TASK
Using the entries below, output exactly the lines from the one containing "va di Ecwid, non" through the final line, both included, and no others.

··· DATA PROVIDED ···

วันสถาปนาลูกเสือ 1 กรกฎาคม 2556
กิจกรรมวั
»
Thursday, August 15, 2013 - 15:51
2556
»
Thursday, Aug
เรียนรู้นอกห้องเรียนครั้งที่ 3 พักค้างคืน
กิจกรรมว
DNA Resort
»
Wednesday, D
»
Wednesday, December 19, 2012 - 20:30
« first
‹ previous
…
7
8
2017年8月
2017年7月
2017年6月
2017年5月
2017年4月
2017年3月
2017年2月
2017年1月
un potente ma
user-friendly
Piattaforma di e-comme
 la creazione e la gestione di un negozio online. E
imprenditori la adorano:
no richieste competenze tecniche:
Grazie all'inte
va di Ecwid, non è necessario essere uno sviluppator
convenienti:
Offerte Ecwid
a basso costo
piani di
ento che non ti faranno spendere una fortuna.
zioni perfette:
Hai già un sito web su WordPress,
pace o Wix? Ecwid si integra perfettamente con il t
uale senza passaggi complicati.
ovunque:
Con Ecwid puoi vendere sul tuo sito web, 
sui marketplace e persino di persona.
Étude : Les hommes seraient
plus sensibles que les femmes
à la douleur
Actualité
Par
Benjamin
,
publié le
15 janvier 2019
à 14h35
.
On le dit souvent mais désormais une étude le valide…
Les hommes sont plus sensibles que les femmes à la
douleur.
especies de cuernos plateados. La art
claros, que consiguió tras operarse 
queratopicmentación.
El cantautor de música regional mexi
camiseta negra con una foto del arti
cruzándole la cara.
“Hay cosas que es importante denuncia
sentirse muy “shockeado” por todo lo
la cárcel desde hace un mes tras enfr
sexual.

···

TASK OUTPUT
va di Ecwid, non è necessario essere uno sviluppator
convenienti:
Offerte Ecwid
a basso costo
piani di
ento che non ti faranno spendere una fortuna.
zioni perfette:
Hai già un sito web su WordPress,
pace o Wix? Ecwid si integra perfettamente con il t
uale senza passaggi complicati.
ovunque:
Con Ecwid puoi vendere sul tuo sito web, 
sui marketplace e persino di persona.
Étude : Les hommes seraient
plus sensibles que les femmes
à la douleur
Actualité
Par
Benjamin
,
publié le
15 janvier 2019
à 14h35
.
On le dit souvent mais désormais une étude le valide…
Les hommes sont plus sensibles que les femmes à la
douleur.
especies de cuernos plateados. La art
claros, que consiguió tras operarse 
queratopicmentación.
El cantautor de música regional mexi
camiseta negra con una foto del arti
cruzándole la cara.
“Hay cosas que es importante denuncia
sentirse muy “shockeado” por todo lo
la cárcel desde hace un mes tras enfr
sexual.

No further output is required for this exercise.